Pop in your ear buds and watch my video response to your question and I’m opening it up (as we always do) to GEMnation for their take on how to solve the problem. And speaking of problems, don’t forget; if you have one you’d like me to tackle, click here and fire away!

More from GEM:

Thanks Mom.. For THIS!

The GEM Debate: Is Abstinence Really Realistic?
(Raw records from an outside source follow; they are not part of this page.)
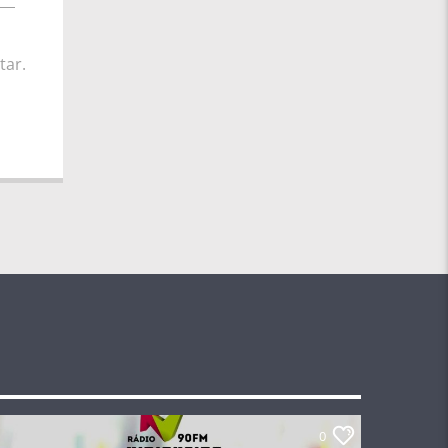
tar.
0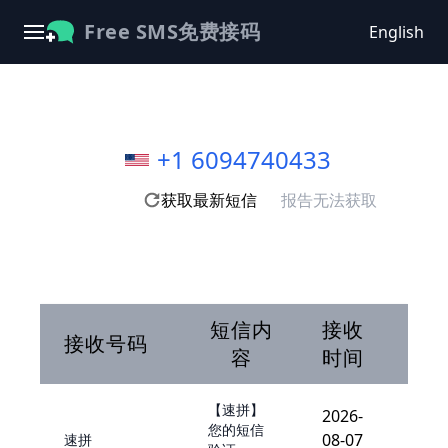
Free SMS免费接码
English
+1 6094740433
获取最新短信
报告无法获取
短信内
接收
接收号码
容
时间
【速拼】
2026-
您的短信
08-07
速拼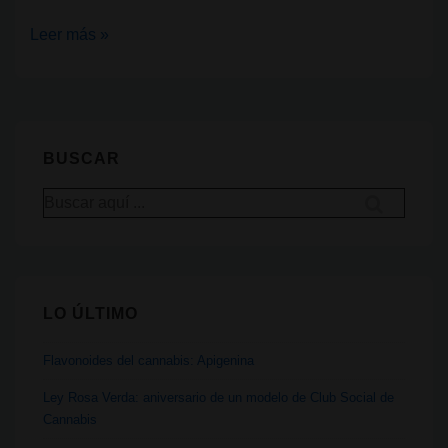
Extracciones
Leer más »
de
cannabis;
¿Qué
son
BUSCAR
y
Buscar
qué
por:
tipos
de
extracciones
LO ÚLTIMO
de
cannabis
Flavonoides del cannabis: Apigenina
existen?
Ley Rosa Verda: aniversario de un modelo de Club Social de
Cannabis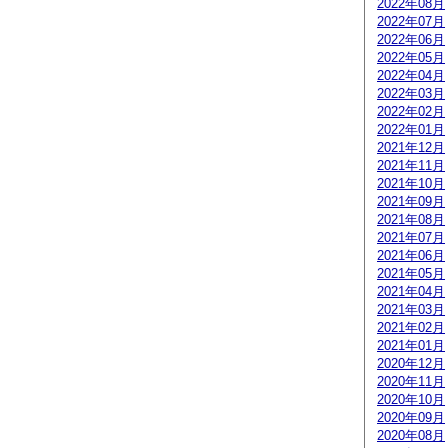
2022年08月
2022年07月
2022年06月
2022年05月
2022年04月
2022年03月
2022年02月
2022年01月
2021年12月
2021年11月
2021年10月
2021年09月
2021年08月
2021年07月
2021年06月
2021年05月
2021年04月
2021年03月
2021年02月
2021年01月
2020年12月
2020年11月
2020年10月
2020年09月
2020年08月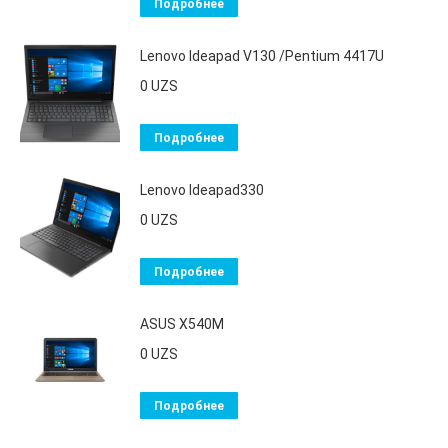
Подробнее
Lenovo Ideapad V130 /Pentium 4417U
0
UZS
Подробнее
Lenovo Ideapad330
0
UZS
Подробнее
ASUS X540M
0
UZS
Подробнее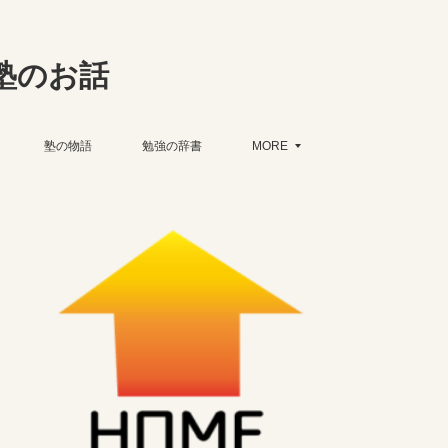
塾のお話
塾の物語
勉強の辞書
MORE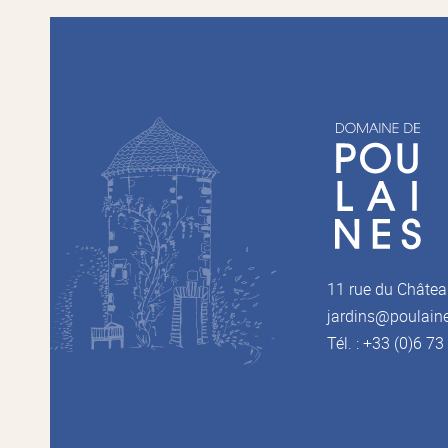
11 rue du Châtea
jardins@poulain
Tél. : +33 (0)6 7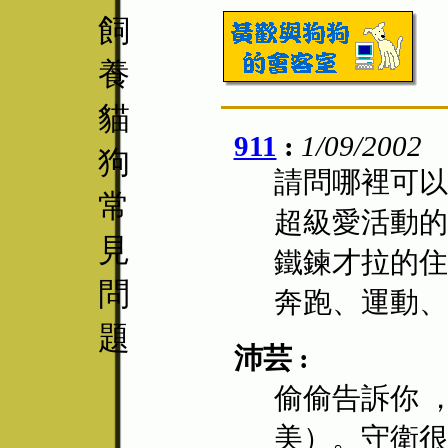
飼
養
貓
911
:
1/09/2002
狗
請問哪裡可以
常
超級愛活動的
見
鐵鍊才拉的住
問
奔跑、運動、
題
沛芸 :
偷偷告訴你 
美）。守衛很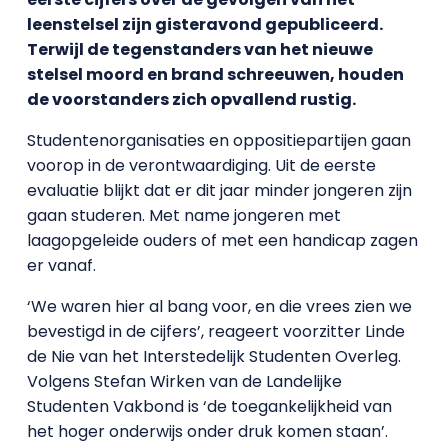
leenstelsel zijn gisteravond gepubliceerd.
Terwijl de tegenstanders van het nieuwe
stelsel moord en brand schreeuwen, houden
de voorstanders zich opvallend rustig.
Studentenorganisaties en oppositiepartijen gaan
voorop in de verontwaardiging. Uit de eerste
evaluatie blijkt dat er dit jaar minder jongeren zijn
gaan studeren. Met name jongeren met
laagopgeleide ouders of met een handicap zagen
er vanaf.
‘We waren hier al bang voor, en die vrees zien we
bevestigd in de cijfers’, reageert voorzitter Linde
de Nie van het Interstedelijk Studenten Overleg.
Volgens Stefan Wirken van de Landelijke
Studenten Vakbond is ‘de toegankelijkheid van
het hoger onderwijs onder druk komen staan’.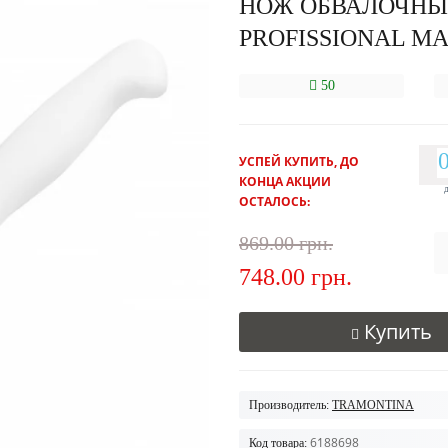
НОЖ ОБВАЛОЧНЫ
PROFISSIONAL MA
50
УСПЕЙ КУПИТЬ, ДО
КОНЦА АКЦИИ
ОСТАЛОСЬ:
869.00 грн.
748.00 грн.
Купить
Производитель:
TRAMONTINA
6188698
Код товара: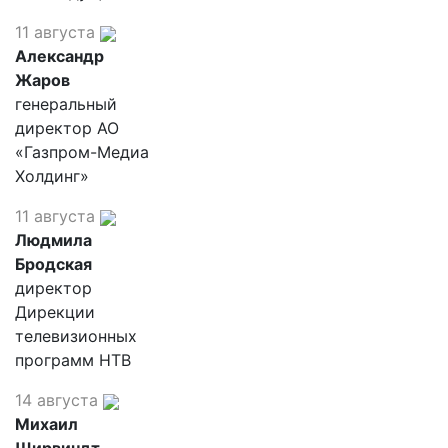
11 августа
Александр
Жаров
генеральный
директор АО
«Газпром-Медиа
Холдинг»
11 августа
Людмила
Бродская
директор
Дирекции
телевизионных
программ НТВ
14 августа
Михаил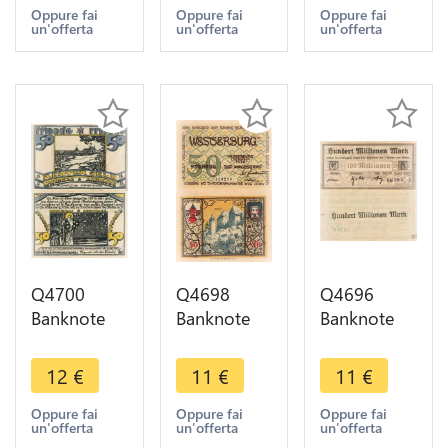
Marks 1918
Marks 1918
Mark 1921
Oppure fai
Oppure fai
Oppure fai
un'offerta
un'offerta
un'offerta
AU - Make
AU - Make
Notgeld -
Offer
Offer
Make Offer
Q4700
Q4698
Q4696
Banknote
Banknote
Banknote
Germany 50
Germany 50
Germany
Pfennig
Pfennig
Cochem
12
€
11
€
11
€
Reuter Geld
Castle
Simmern
Ostseebad
Wesgerburg
Zell 100
Oppure fai
Oppure fai
Oppure fai
un'offerta
un'offerta
un'offerta
Arendsee
1920
Millionen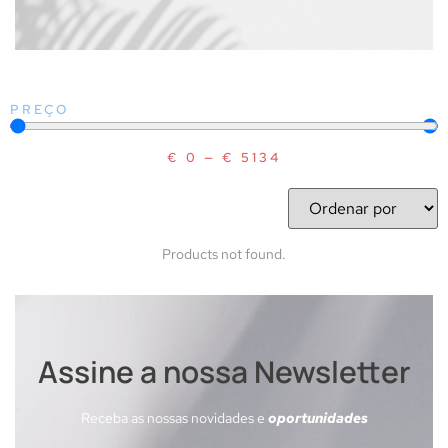
PREÇO
€
0
—
€
5134
Products not found.
Assine a nossa Newsletter
Receba as nossas novidades e
oportunidades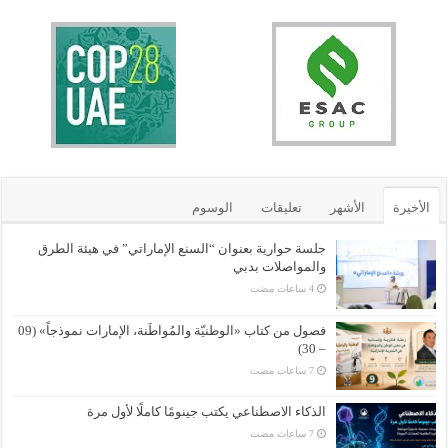
الأخيرة
الأشهر
تعليقات
الوسوم
جلسة حوارية بعنوان “السنع الإماراتي” في هيئة الطرق
والمواصلات بدبي
فصول من كتاب «الوطنيّة والمُواطَنة، الإمارات نموذجاً» (09
– 30)
الذكاء الاصطناعي يكتب جينومًا كاملًا لأول مرة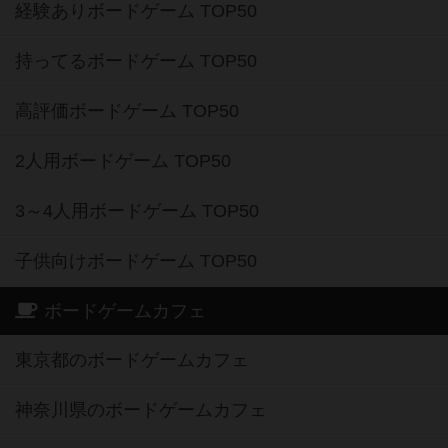
経験ありボードゲーム TOP50
持ってるボードゲーム TOP50
高評価ボードゲーム TOP50
2人用ボードゲーム TOP50
3～4人用ボードゲーム TOP50
子供向けボードゲーム TOP50
ボードゲームカフェ
東京都のボードゲームカフェ
神奈川県のボードゲームカフェ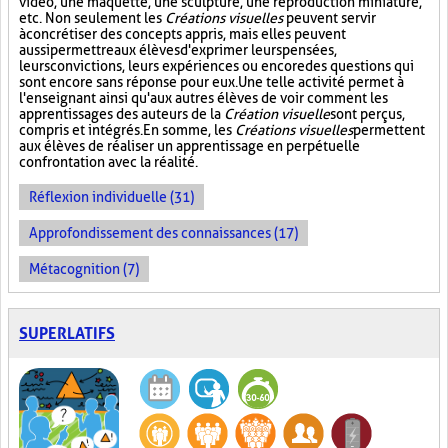
vidéo, une maquette, une sculpture, une reproduction miniature,
etc. Non seulement les
Créations visuelles
peuvent servir
à concrétiser des concepts appris, mais elles peuvent
aussi permettre aux élèves d'exprimer leurs pensées,
leurs convictions, leurs expériences ou encore des questions qui
sont encore sans réponse pour eux. Une telle activité permet à
l'enseignant ainsi qu'aux autres élèves de voir comment les
apprentissages des auteurs de la
Création visuelle
sont perçus,
compris et intégrés. En somme, les
Créations visuelles
permettent
aux élèves de réaliser un apprentissage en perpétuelle
confrontation avec la réalité.
Réflexion individuelle (31)
Approfondissement des connaissances (17)
Métacognition (7)
SUPERLATIFS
Hey Mom! How About You Just.Say.No?

3 Comments

  1. Sandy Seale

    May 18, 2012 at 9:45 am

    Well once again Rene you hit the nail on the head. I knew what I would say but then you said it for me 🙂 And yes this is a universal problem…she & her kids are not unique to it. I had three daughters spread out in age. They waffled between hating each other & being best friends….still do at times & they’re all grown. Thats the nature of the beast & like you said the earliest experiences to learning how to cope with others. If mom gets in the middle then she’s probably just going to exacerbate the problem as well as drive herself crazy. Inevitably she will be accused of taking sides even if she thinks she’s being impartial…..and it will probably just cause the kids to dig in more. And I agree too that a few more years they will be friends….the brother will begin to act more protective of his little sister as she begins to date, etc. I had a little brother & for the most part we got along ok….he was just a little pest & in my space all the time. But there were definitely times I wished I was an only child. I’m predicting that each year from here out will get a little better and by the time they are grown will be good if not great friends. Although I know she is wanting an instant fix….it ain’t gonna happen LOL Be patient…..give them space…..and as long as no blood flows let, them learn to work it out. Words to live by: You can’t always control what happens but you can control how you let it effect you. Oprah Winfrey 🙂

  2. Dave M

    May 18, 2012 at 2:08 pm

    My older brother and I were always at it. In fact, we bickered and he beat me senseless nearly every week. He was 6’4″ already in high school. I . . . well, I wasn’t. (Mom once caught him putting me in a headlock ’til I passed out. I woke up to see her on his back beating on him. He never did it again! But that’s the worst it ever got)
    But as much as we bickered, fought, hit, what have you, we still took care of each other. Same with me and my younger brother. You’d be surprised how if someone comes between your kids or hurts the other how quickly they’ll come to the defense. I had that happen with my brother, and he wailed on me when we got home that same day.
    But it never remained that way, it was probably just hormones and testosterone running wild. Hell, I started a band with my younger brother. My older brother and I don’t fight at all now.
    That doesn’t mean my father didn’t once warn my brother “you know, one day he’s going wait around the corner for you with a baseball bat and I won’t punish him when he knocks you senseless with it!” I never did . . . but it slowed my brother down and made him think.
    I face this with my four kids. The twins fight like . . . well, brothers. But you’ll notice if anything comes between them they band together – even if it’s me. So as hard as it is, just make sure that they don’t hurt each other, much like my brother and I did, and they’ll come through stronger. But they have to live with their decisions and face their problems. I only step in when I have to . . . Rene’s dead on with this one.

  3. Amy

    October 24, 2016 at 10:05 am

    I do not get in the middle when it is physical unless I think they are seriously going to hurt one another but am I supposed to stay out of it if they are saying terrible things to each other about their looks or their character, like calling the other lazy or fat or stupid, just tearing each other down? It’s the way they talk to each other that tears me apart.